WHAT NEEDS TO BE DONE: From the entries below, tally how many lines contain "weekday" and report only that figure.

RECORDS SUPPLIED:
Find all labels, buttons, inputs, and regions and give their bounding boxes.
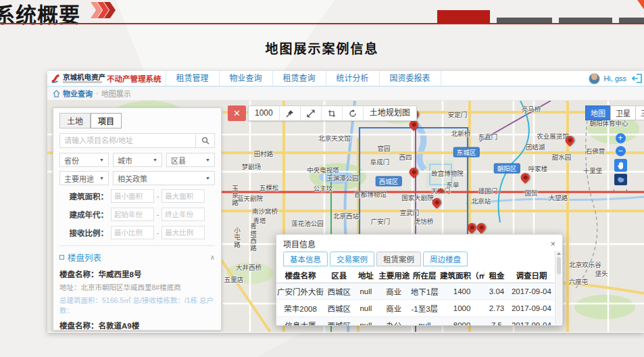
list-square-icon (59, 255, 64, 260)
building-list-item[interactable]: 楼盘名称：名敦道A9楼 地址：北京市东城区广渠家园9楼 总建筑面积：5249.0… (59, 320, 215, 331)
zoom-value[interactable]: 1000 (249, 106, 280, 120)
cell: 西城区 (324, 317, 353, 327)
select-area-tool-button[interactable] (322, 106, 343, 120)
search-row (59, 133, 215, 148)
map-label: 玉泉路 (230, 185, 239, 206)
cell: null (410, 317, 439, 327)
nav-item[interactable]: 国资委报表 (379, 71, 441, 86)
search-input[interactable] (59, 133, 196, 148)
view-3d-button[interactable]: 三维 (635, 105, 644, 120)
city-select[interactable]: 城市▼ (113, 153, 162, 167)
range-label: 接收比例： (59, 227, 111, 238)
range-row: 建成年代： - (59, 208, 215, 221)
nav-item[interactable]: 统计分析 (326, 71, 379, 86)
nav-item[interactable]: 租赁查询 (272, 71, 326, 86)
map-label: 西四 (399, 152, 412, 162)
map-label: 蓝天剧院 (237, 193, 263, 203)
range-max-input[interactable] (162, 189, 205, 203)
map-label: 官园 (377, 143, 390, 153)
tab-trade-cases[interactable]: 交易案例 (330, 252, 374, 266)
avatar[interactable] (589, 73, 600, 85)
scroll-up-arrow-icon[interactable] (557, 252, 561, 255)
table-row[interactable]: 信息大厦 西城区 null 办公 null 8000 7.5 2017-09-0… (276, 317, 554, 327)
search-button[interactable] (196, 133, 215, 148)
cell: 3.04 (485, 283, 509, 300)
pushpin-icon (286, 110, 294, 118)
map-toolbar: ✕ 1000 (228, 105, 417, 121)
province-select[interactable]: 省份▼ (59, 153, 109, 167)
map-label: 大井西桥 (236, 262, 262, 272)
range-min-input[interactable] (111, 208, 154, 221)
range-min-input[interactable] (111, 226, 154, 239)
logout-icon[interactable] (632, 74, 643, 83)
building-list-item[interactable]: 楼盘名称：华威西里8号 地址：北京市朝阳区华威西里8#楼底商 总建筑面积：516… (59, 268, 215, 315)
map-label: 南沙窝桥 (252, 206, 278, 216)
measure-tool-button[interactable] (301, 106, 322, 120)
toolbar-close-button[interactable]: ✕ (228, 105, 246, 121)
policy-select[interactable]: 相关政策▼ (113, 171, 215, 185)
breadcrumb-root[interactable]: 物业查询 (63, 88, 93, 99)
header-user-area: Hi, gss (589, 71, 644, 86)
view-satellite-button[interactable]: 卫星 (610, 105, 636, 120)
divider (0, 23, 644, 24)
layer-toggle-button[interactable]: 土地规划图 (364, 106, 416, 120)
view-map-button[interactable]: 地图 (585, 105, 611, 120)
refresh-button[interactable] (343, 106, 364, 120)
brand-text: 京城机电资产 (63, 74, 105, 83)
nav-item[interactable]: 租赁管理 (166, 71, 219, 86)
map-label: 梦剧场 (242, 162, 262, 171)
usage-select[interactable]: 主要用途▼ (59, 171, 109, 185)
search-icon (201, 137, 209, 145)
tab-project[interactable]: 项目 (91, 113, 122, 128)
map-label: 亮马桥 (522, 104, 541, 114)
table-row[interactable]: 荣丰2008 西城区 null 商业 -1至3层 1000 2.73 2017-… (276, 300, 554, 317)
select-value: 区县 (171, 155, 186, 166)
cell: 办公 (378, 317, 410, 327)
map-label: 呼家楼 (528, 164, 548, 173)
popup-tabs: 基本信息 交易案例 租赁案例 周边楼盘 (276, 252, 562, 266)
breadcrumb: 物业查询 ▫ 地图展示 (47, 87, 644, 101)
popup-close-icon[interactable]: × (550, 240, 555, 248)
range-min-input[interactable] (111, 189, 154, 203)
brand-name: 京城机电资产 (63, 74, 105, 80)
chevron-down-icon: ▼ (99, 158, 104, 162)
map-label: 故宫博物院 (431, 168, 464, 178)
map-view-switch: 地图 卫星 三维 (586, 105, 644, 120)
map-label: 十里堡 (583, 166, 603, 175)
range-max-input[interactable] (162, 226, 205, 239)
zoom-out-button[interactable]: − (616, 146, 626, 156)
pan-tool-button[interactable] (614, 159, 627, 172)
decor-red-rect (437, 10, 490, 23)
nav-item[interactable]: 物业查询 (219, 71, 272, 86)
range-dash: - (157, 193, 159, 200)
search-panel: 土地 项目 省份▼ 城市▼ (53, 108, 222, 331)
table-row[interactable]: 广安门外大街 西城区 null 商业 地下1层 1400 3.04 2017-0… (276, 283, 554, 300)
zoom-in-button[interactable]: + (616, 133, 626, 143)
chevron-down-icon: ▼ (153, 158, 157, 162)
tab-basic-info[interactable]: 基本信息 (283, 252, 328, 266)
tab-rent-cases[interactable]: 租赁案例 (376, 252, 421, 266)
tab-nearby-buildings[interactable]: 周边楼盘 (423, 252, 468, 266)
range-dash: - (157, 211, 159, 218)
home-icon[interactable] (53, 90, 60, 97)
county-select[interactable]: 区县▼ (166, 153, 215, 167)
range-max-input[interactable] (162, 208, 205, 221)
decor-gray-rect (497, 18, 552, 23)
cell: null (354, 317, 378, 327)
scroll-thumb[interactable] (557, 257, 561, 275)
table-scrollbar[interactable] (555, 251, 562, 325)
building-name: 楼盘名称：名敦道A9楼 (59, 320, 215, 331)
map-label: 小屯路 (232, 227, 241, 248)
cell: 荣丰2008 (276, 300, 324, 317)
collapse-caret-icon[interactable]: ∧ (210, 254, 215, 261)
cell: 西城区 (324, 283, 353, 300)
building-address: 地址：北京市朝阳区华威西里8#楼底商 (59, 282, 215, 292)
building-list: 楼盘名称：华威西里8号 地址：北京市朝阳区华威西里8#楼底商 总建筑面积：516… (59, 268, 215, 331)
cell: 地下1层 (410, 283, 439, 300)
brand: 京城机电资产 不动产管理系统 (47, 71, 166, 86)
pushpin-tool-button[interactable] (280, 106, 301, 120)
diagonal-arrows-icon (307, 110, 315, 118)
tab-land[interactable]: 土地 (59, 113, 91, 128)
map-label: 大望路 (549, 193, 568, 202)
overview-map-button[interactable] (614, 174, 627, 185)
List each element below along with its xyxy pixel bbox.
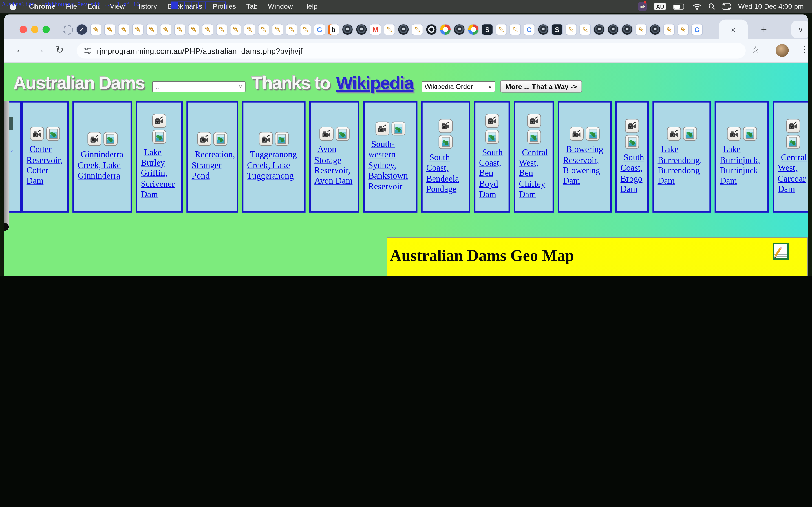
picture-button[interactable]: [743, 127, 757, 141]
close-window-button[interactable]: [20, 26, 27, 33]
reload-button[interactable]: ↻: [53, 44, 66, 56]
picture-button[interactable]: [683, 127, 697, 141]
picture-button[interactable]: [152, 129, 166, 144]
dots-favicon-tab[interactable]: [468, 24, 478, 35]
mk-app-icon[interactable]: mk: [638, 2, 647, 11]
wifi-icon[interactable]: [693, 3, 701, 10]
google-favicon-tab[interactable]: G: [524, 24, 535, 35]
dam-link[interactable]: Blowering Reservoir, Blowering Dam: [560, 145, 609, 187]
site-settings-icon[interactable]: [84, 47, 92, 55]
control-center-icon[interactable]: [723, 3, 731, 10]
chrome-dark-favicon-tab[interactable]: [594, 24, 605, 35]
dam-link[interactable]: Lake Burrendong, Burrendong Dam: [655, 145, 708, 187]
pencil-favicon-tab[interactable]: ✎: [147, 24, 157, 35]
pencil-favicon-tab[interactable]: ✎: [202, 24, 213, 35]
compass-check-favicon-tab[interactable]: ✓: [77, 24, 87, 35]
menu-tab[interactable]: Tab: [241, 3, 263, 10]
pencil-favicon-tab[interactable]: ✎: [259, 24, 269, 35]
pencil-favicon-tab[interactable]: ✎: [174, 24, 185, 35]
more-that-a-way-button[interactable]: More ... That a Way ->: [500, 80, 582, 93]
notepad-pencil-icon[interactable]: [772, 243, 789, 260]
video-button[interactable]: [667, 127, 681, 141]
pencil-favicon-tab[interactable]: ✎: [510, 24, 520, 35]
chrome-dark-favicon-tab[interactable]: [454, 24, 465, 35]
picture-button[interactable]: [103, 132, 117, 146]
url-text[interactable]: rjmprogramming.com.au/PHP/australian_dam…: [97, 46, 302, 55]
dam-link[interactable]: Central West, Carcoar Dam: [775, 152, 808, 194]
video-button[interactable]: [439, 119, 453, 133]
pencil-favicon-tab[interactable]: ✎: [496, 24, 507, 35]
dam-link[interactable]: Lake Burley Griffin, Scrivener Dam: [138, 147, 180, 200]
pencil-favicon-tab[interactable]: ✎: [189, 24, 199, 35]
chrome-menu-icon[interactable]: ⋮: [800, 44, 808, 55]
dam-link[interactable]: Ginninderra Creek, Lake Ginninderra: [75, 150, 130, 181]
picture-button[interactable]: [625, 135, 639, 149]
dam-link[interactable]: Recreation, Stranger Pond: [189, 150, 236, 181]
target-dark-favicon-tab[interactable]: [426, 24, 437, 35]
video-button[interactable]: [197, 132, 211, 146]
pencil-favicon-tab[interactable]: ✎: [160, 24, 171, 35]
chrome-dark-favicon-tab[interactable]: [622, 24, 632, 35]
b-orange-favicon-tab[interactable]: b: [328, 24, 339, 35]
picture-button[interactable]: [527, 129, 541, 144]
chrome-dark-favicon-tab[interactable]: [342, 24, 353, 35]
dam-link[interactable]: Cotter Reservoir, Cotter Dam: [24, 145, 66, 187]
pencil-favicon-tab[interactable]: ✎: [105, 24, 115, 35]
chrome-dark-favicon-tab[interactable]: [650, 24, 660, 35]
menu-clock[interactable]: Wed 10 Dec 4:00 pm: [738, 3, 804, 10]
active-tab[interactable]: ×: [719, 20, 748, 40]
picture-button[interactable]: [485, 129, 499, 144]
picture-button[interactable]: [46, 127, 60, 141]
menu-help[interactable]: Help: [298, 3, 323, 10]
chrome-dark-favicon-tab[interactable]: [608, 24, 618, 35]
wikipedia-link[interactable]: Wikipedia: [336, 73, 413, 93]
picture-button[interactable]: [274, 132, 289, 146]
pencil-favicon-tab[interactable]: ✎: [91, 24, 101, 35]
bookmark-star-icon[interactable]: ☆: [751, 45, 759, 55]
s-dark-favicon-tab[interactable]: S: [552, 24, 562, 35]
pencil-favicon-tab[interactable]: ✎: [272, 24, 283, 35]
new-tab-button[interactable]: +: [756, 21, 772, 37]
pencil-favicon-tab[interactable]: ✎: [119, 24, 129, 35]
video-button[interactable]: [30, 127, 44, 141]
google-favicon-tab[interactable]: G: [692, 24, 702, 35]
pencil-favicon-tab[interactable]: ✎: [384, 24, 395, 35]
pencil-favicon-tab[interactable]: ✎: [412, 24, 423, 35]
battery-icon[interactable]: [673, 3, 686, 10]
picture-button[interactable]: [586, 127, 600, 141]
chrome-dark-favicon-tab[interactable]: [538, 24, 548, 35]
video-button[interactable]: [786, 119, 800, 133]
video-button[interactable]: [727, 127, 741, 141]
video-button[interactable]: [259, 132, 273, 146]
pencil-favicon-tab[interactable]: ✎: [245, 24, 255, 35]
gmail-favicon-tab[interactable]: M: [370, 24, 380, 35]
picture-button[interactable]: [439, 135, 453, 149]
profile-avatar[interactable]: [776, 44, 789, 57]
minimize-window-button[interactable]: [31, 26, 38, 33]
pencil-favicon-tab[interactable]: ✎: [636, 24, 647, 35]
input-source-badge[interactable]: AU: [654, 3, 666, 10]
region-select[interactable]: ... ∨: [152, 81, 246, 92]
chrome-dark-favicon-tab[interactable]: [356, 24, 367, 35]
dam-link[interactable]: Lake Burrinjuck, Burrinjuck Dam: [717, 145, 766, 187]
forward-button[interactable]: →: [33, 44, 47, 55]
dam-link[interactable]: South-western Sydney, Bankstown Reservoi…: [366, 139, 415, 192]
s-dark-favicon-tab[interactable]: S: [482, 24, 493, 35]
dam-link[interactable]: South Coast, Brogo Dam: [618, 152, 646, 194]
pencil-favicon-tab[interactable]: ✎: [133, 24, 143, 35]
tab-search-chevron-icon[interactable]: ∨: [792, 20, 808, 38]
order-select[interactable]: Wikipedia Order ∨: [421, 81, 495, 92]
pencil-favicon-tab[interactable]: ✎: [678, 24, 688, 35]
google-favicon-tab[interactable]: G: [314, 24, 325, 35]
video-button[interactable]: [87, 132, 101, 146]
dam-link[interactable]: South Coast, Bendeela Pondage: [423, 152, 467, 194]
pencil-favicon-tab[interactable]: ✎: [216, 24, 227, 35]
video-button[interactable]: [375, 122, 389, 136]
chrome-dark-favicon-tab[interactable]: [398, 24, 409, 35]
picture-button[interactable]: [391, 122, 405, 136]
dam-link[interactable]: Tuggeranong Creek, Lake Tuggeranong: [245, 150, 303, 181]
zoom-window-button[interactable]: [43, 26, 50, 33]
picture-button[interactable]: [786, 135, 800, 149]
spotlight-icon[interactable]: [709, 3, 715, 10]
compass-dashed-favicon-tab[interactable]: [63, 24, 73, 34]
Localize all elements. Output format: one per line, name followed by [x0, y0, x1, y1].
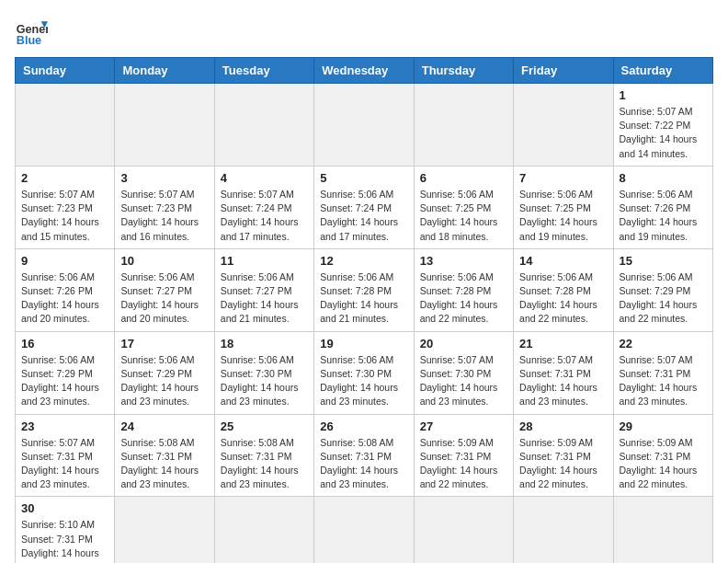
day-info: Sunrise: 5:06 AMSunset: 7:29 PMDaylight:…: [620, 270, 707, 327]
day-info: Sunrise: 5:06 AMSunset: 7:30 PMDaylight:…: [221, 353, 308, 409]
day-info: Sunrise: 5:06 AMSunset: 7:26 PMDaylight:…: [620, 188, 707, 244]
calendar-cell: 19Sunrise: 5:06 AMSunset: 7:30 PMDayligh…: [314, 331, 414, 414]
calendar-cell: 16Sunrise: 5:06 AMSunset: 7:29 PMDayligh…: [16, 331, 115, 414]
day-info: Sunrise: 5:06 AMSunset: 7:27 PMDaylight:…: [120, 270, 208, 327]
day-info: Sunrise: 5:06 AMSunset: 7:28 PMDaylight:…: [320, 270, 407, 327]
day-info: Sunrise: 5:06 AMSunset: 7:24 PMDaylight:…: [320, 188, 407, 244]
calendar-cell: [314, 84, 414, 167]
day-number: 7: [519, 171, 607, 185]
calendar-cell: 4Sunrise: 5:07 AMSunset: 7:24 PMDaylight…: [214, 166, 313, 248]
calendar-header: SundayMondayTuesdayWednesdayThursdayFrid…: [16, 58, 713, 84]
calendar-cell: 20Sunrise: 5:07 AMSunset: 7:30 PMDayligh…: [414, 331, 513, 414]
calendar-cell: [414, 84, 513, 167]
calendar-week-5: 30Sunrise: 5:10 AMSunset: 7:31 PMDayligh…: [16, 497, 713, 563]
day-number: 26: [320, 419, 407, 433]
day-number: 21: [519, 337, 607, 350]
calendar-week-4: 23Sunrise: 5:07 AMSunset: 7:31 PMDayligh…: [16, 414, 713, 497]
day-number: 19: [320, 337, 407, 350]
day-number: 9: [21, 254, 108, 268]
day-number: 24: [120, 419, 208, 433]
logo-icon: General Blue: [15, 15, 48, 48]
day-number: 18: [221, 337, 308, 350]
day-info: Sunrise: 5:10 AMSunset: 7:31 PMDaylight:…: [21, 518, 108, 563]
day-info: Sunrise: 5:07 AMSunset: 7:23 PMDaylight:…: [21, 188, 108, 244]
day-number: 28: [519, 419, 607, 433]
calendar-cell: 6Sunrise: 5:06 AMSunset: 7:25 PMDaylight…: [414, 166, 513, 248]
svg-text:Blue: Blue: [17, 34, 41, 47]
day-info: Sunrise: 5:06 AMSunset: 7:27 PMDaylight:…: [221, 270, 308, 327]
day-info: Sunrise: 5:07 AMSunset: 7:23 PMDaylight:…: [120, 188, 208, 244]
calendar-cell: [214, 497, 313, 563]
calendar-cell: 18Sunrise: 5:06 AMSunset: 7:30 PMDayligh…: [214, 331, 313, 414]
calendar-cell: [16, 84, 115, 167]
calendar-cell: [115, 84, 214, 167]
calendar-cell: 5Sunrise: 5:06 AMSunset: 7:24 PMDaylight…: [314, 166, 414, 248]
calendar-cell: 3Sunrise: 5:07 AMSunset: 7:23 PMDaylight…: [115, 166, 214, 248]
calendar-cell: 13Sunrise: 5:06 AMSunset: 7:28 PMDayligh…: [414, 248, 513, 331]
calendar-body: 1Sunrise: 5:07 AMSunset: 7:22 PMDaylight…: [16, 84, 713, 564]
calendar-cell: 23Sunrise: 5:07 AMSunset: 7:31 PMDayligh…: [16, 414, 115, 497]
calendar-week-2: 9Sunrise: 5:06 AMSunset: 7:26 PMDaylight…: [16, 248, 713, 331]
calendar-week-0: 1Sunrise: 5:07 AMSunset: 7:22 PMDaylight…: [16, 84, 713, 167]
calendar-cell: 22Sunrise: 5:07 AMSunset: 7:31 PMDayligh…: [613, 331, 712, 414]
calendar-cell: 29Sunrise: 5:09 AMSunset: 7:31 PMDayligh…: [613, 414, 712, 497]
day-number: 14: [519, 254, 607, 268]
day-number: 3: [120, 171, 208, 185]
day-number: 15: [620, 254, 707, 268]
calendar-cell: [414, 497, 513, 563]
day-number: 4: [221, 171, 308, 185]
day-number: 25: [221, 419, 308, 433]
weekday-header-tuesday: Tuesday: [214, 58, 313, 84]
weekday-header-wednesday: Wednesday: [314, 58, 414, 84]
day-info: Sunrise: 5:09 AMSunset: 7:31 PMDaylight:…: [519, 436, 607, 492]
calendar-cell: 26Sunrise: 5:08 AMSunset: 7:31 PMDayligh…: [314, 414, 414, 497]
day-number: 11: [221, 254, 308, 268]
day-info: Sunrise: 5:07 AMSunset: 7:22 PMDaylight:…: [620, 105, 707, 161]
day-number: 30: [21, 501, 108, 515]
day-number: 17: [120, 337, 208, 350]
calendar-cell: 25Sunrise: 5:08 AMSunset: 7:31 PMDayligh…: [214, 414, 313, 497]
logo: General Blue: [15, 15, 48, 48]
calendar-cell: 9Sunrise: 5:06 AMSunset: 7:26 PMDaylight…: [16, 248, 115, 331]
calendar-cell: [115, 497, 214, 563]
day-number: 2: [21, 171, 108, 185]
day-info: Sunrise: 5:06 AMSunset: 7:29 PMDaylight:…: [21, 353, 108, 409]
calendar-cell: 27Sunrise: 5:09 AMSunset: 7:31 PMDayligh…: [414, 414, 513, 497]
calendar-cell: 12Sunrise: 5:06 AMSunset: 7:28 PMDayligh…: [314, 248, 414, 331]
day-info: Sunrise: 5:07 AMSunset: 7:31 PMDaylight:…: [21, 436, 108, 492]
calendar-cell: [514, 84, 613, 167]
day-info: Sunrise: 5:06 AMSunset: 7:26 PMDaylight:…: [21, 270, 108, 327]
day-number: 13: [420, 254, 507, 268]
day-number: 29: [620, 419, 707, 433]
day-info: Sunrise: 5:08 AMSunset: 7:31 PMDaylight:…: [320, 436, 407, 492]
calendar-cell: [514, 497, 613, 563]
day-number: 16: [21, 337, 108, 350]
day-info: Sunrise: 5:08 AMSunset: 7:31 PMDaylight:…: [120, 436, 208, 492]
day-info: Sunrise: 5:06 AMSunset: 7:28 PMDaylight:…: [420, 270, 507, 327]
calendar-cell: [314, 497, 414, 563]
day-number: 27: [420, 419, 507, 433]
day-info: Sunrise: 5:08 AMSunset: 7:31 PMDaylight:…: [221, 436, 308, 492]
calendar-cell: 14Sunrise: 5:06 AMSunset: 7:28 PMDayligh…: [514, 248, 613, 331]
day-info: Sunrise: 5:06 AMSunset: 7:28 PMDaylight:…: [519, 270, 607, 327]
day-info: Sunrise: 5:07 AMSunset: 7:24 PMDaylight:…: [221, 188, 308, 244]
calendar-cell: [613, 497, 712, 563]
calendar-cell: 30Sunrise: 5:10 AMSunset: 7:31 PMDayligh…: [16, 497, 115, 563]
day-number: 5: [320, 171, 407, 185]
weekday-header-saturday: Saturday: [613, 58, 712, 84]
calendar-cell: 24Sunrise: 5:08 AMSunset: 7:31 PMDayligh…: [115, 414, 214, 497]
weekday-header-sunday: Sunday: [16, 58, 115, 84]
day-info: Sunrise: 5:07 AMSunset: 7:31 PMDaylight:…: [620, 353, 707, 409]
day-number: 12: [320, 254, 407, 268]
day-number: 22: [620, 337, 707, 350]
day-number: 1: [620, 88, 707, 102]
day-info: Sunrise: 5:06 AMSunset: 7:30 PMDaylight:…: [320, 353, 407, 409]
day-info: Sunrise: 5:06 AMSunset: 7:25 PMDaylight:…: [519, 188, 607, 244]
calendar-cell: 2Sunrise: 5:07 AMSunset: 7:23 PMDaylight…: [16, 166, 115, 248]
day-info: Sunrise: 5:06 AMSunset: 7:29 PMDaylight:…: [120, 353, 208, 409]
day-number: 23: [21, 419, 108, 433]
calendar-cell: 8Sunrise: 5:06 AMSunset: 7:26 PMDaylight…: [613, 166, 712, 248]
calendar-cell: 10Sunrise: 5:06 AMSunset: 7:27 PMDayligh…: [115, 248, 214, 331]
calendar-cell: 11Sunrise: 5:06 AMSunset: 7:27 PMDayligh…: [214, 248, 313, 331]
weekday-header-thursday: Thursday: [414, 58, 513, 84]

SOLUTION FOR THIS EXERCISE: 5